How do i figure out which period the function is in?
Im doing the problem 3 tan^{2 }x-1=0
i got tan x= 1sqrt 3 i have to find a solution to x. How do i know tan is on the interval 0, pi and not 0, 2pi?
The period of a periodic function $\displaystyle f(x)$ is the smallest positive real number $\displaystyle \alpha$ such that $\displaystyle f(x+\alpha)=f(x)$ for all $\displaystyle x$ in the domain of the function. In case of $\displaystyle \tan,$ $\displaystyle \tan(x+\pi)=\tan x$ for all real $\displaystyle x$ and no positive real number $\displaystyle \alpha$ smaller than $\displaystyle \pi$ satisfies $\displaystyle \tan(x+\alpha)=\tan x$ for all $\displaystyle x.$ (It's true that $\displaystyle \tan(x+2\pi)=\tan x$ for all $\displaystyle x$ but $\displaystyle 2\pi$ is not the smallest such positive real number.)

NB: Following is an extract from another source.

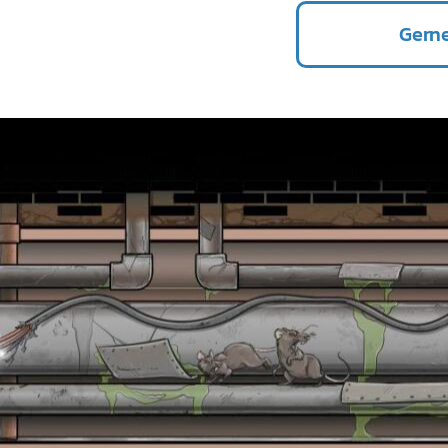
Gerne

$\displaystyle 3\tan^2{x} - 1 = 0$
$\displaystyle \tan{x} = \pm \frac{1}{\sqrt{3}}$
since the solution interval is not given, then all possible solutions are ...
$\displaystyle x = \frac{\pi}{6} + k\pi ; k \in \mathbb{Z}$
$\displaystyle x = -\frac{\pi}{6} + k\pi ; k \in \mathbb{Z}$